Task details: An exact restatement of all the data is required, with the pictures left out.

[Opening Data records section]

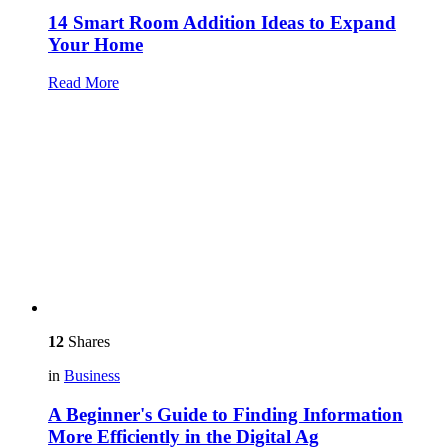
14 Smart Room Addition Ideas to Expand
Your Home
Read More
12
Shares
in
Business
A Beginner's Guide to Finding Information
More Efficiently in the Digital Ag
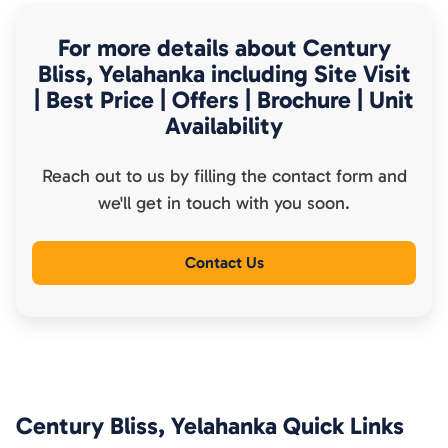
For more details about
Century
Bliss, Yelahanka
including Site Visit
| Best Price | Offers | Brochure | Unit
Availability
Reach out to us by filling the contact form and
we'll get in touch with you soon.
Contact Us
Century Bliss, Yelahanka
Quick Links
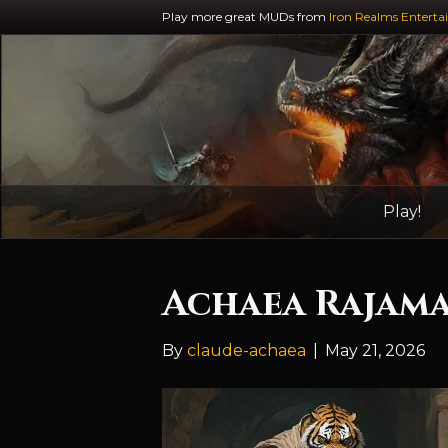
Play more great MUDs from
Iron Realms Enterta
Play!
Achaea Rajama
By
claude-achaea
|
May 21, 2026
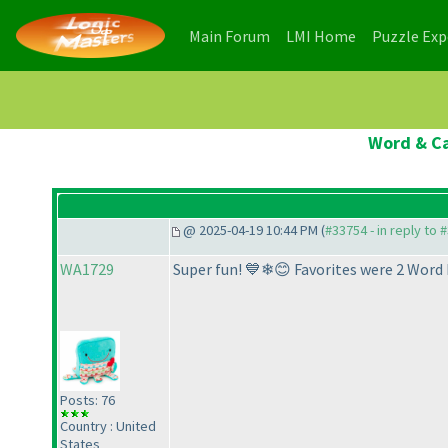
(current)
(current)
Main Forum
LMI Home
Puzzle Ex
Word & Ca
@ 2025-04-19 10:44 PM (
#33754 - in reply to 
WA1729
Super fun! 💙❄😊 Favorites were 2 Word 
Posts: 76
Country : United
States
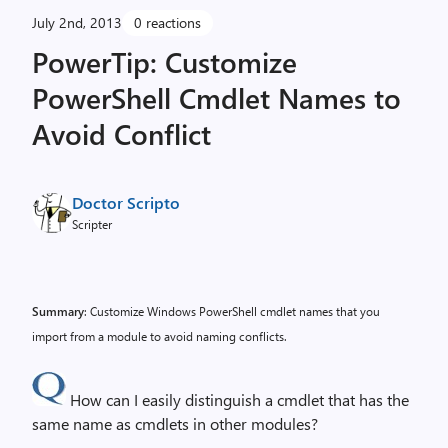
July 2nd, 2013
0 reactions
PowerTip: Customize
PowerShell Cmdlet Names to
Avoid Conflict
Doctor Scripto
Scripter
Summary
: Customize Windows PowerShell cmdlet names that you
import from a module to avoid naming conflicts.
How can I easily distinguish a cmdlet that has the
same name as cmdlets in other modules?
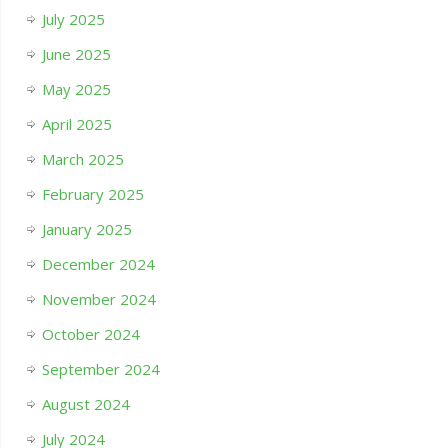
July 2025
June 2025
May 2025
April 2025
March 2025
February 2025
January 2025
December 2024
November 2024
October 2024
September 2024
August 2024
July 2024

[Closing Data records section]

Written response:
14 Smart Room Addition Ideas to Expand
Your Home
Read More
12
Shares
in
Business
A Beginner's Guide to Finding Information
More Efficiently in the Digital Ag
For more details about
Century
Bliss, Yelahanka
including Site Visit
| Best Price | Offers | Brochure | Unit
Availability
Reach out to us by filling the contact form and
we'll get in touch with you soon.
Contact Us
Century Bliss, Yelahanka
Quick Links
Play more great MUDs from
Iron Realms Enterta
Play!
Achaea Rajama
By
claude-achaea
|
May 21, 2026
(current)
(current)
Main Forum
LMI Home
Puzzle Ex
Word & Ca
@ 2025-04-19 10:44 PM (
#33754 - in reply to 
WA1729
Super fun! 💙❄😊 Favorites were 2 Word 
Posts: 76
Country : United
States
July 2nd, 2013
0 reactions
PowerTip: Customize
PowerShell Cmdlet Names to
Avoid Conflict
Doctor Scripto
Scripter
Summary
: Customize Windows PowerShell cmdlet names that you
import from a module to avoid naming conflicts.
How can I easily distinguish a cmdlet that has the
same name as cmdlets in other modules?
July 2025
June 2025
May 2025
April 2025
March 2025
February 2025
January 2025
December 2024
November 2024
October 2024
September 2024
August 2024
July 2024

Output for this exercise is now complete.